Description crxssi 2007-11-06 19:13:58 UTC
In OO 2.3 there is a new problem that did NOT occur in 2.1:

How to reproduce:  If you create an OO Writer document, insert a frame, set a
background bitmap image to "area", anchor to page.  Make that frame rather
large.  Then go inside that frame and insert another frame, anchored to
paragraph, set a white background, then set transparency to, perhaps 25%.  Then
type some text in the frame.  Now print the document.  In both 2.1 & 2.3 it will
print properly- you will see about a 25% transparency in the top/white frame.

Now turn off the border on the parent frame that has a background bitmap set and
print the document.  In 2.1 it will print properly.  In 2.3 the top/white frame
will suddenly change to 100% transparency.  It will look OK on the screen or in
a PDF you create from 2.3, but it will not print properly.

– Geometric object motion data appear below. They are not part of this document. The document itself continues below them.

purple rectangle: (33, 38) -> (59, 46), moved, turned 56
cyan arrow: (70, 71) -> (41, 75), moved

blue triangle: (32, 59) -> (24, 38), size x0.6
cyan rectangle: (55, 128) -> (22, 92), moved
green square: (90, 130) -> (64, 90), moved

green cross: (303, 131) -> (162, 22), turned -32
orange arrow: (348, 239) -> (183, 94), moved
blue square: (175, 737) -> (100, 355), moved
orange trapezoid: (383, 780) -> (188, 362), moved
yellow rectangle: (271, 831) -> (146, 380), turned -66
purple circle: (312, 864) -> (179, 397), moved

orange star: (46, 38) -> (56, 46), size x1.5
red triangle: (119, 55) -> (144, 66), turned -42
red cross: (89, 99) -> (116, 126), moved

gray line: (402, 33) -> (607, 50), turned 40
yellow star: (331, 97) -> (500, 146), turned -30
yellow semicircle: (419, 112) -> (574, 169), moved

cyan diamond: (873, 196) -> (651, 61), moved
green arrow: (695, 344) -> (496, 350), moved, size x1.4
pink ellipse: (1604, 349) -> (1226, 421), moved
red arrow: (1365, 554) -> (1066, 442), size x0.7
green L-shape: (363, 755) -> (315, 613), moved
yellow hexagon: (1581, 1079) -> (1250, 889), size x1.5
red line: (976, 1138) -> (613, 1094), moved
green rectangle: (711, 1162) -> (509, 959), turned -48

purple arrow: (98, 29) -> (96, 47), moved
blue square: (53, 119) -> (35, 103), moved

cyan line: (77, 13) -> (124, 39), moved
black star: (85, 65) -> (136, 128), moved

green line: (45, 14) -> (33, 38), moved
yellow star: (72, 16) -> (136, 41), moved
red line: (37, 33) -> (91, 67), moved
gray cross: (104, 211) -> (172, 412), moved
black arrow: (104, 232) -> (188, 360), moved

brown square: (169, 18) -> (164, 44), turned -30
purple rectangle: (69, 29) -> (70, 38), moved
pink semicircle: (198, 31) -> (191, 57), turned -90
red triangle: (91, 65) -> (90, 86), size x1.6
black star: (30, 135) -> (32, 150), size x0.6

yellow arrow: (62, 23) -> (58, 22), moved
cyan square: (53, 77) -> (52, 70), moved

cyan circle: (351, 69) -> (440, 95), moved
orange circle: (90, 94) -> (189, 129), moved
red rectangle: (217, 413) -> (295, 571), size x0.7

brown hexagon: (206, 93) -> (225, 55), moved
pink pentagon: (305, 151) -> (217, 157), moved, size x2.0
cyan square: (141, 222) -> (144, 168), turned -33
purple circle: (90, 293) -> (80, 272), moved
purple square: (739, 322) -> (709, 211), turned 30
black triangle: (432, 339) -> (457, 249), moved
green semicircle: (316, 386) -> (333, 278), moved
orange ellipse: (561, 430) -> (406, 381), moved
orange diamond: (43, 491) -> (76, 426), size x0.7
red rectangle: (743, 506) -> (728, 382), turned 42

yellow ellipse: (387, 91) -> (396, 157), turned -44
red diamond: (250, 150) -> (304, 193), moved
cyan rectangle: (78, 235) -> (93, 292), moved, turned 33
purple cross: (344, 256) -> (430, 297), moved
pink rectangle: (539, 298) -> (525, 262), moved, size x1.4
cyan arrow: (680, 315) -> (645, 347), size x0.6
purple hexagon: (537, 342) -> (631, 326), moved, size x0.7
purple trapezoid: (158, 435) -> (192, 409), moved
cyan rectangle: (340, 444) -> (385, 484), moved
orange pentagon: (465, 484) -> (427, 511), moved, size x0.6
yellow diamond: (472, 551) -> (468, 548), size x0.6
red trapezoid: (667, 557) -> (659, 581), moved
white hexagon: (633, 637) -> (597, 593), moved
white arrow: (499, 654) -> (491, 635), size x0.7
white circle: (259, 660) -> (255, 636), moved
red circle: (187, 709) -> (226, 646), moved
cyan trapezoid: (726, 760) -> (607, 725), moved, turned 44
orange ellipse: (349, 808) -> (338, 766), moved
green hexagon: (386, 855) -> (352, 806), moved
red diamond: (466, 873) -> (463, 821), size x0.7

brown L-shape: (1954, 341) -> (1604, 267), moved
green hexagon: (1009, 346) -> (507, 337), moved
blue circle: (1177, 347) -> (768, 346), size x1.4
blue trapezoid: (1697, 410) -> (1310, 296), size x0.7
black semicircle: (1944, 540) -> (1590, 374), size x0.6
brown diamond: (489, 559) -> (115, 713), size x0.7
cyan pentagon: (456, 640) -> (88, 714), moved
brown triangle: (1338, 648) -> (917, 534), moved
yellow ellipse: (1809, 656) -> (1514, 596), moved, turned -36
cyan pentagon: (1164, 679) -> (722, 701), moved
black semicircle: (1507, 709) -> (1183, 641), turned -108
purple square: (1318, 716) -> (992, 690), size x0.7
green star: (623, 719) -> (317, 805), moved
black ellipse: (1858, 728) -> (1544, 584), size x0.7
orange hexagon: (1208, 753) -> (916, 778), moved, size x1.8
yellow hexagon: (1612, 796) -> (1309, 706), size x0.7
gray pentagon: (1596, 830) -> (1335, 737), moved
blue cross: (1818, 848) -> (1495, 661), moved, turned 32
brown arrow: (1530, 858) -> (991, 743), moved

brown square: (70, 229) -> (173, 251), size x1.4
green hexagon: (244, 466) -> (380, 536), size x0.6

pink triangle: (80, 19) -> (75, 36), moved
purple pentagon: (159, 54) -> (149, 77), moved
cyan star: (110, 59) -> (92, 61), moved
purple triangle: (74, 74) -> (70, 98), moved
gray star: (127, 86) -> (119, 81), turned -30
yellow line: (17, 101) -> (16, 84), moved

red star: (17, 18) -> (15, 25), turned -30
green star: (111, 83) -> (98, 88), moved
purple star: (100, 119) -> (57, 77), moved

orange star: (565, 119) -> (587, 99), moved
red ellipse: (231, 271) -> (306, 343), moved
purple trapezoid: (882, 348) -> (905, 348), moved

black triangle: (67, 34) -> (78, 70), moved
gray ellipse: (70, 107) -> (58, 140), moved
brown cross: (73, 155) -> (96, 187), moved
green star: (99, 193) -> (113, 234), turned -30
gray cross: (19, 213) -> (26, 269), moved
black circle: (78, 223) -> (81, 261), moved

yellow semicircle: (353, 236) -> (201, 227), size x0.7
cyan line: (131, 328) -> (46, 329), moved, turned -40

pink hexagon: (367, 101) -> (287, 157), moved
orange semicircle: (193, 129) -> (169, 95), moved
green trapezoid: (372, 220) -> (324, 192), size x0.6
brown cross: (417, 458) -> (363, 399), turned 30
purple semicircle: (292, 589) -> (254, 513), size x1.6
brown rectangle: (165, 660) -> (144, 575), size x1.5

I have repeated the test many times, to several printers, as several users. 
This is a fairly severe problem for us, because our company newsletter uses
partial transparent frames like this.  It took me MANY hours of troubleshooting
the documents to finally narrow down this problem so I could find what causes it
and so I could report it.  Users not knowing this information might go crazy
trying to figure out what is broken.

Workaround:  Our only work around has been to turn on a border on the lowest
frame, making it the same color as the paper (white) and with no spacing.  This
workaround is successful on some documents, but not others.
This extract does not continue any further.